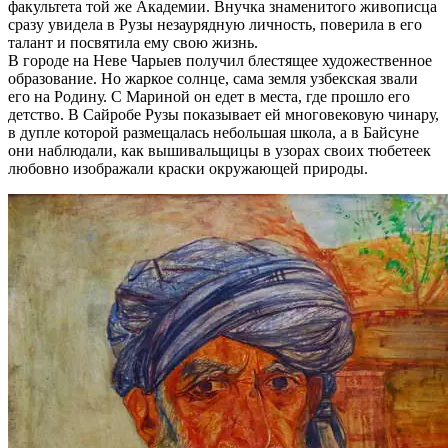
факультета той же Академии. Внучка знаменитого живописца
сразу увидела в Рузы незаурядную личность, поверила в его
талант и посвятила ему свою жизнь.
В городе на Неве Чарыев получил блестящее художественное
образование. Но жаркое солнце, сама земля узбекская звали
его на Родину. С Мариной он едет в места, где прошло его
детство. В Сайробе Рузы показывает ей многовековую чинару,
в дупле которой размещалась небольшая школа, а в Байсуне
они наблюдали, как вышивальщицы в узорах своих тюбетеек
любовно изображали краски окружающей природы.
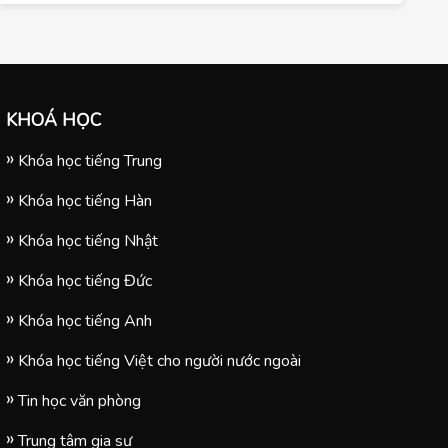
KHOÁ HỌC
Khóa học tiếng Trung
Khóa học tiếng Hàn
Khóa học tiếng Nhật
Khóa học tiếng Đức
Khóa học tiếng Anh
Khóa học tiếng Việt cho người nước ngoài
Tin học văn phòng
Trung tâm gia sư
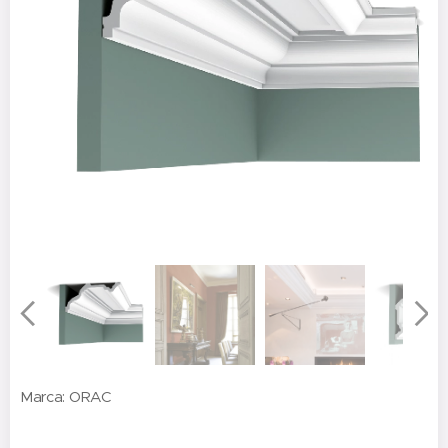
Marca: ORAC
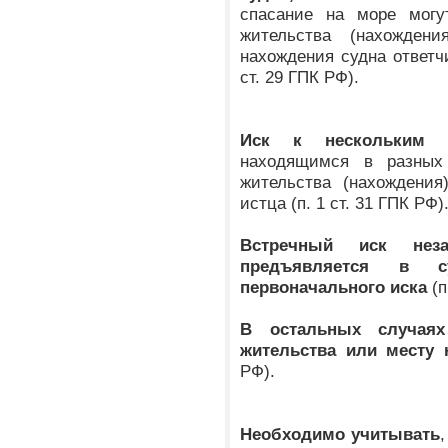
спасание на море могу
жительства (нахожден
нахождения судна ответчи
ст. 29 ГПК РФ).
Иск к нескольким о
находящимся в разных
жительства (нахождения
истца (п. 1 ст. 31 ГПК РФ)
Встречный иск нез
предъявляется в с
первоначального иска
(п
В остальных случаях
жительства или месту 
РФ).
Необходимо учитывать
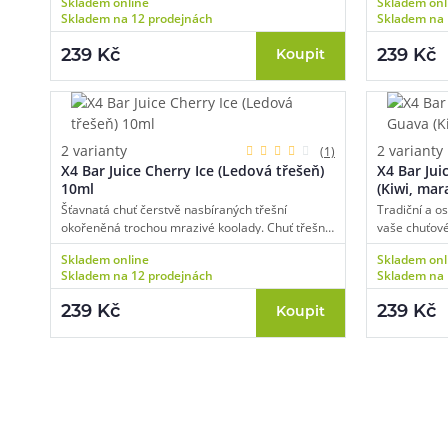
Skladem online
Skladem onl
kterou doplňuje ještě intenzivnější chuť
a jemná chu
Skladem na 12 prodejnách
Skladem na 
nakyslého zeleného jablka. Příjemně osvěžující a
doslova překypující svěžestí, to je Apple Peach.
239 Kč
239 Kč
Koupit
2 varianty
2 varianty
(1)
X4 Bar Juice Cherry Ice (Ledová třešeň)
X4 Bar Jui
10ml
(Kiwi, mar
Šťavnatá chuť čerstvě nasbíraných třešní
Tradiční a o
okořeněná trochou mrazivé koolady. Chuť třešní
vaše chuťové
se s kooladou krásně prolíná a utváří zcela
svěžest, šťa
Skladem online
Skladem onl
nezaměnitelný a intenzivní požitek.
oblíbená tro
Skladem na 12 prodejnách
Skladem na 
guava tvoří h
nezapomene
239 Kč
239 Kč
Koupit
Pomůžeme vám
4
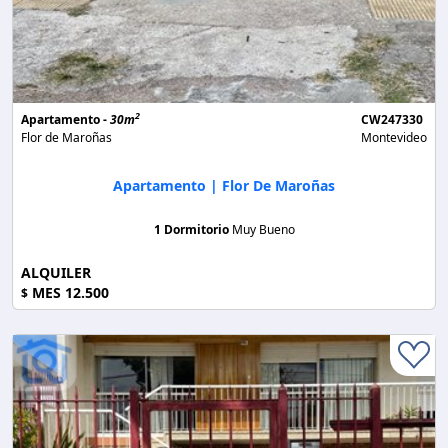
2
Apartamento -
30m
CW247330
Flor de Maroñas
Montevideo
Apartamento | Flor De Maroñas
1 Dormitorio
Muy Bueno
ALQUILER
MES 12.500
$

# [What is being asked]
Each word of the data should be repeated exactly, and the pictures left out.

# [Response to the exercise]
факультета той же Академии. Внучка знаменитого живописца
сразу увидела в Рузы незаурядную личность, поверила в его
талант и посвятила ему свою жизнь.
В городе на Неве Чарыев получил блестящее художественное
образование. Но жаркое солнце, сама земля узбекская звали
его на Родину. С Мариной он едет в места, где прошло его
детство. В Сайробе Рузы показывает ей многовековую чинару,
в дупле которой размещалась небольшая школа, а в Байсуне
они наблюдали, как вышивальщицы в узорах своих тюбетеек
любовно изображали краски окружающей природы.
KHOÁ HỌC
Khóa học tiếng Trung
Khóa học tiếng Hàn
Khóa học tiếng Nhật
Khóa học tiếng Đức
Khóa học tiếng Anh
Khóa học tiếng Việt cho người nước ngoài
Tin học văn phòng
Trung tâm gia sư
Marca: ORAC
спасание на море могу
жительства (нахожден
нахождения судна ответчи
ст. 29 ГПК РФ).
Иск к нескольким о
находящимся в разных
жительства (нахождения
истца (п. 1 ст. 31 ГПК РФ)
Встречный иск нез
предъявляется в с
первоначального иска
(п
В остальных случаях
жительства или месту 
РФ).
Необходимо учитывать
Skladem online
Skladem onl
kterou doplňuje ještě intenzivnější chuť
a jemná chu
Skladem na 12 prodejnách
Skladem na 
nakyslého zeleného jablka. Příjemně osvěžující a
doslova překypující svěžestí, to je Apple Peach.
239 Kč
239 Kč
Koupit
2 varianty
2 varianty
(1)
X4 Bar Juice Cherry Ice (Ledová třešeň)
X4 Bar Jui
10ml
(Kiwi, mar
Šťavnatá chuť čerstvě nasbíraných třešní
Tradiční a o
okořeněná trochou mrazivé koolady. Chuť třešní
vaše chuťové
se s kooladou krásně prolíná a utváří zcela
svěžest, šťa
Skladem online
Skladem onl
nezaměnitelný a intenzivní požitek.
oblíbená tro
Skladem na 12 prodejnách
Skladem na 
guava tvoří h
nezapomene
239 Kč
239 Kč
Koupit
Pomůžeme vám
4
2
Apartamento -
30m
CW247330
Flor de Maroñas
Montevideo
Apartamento | Flor De Maroñas
1 Dormitorio
Muy Bueno
ALQUILER
MES 12.500
$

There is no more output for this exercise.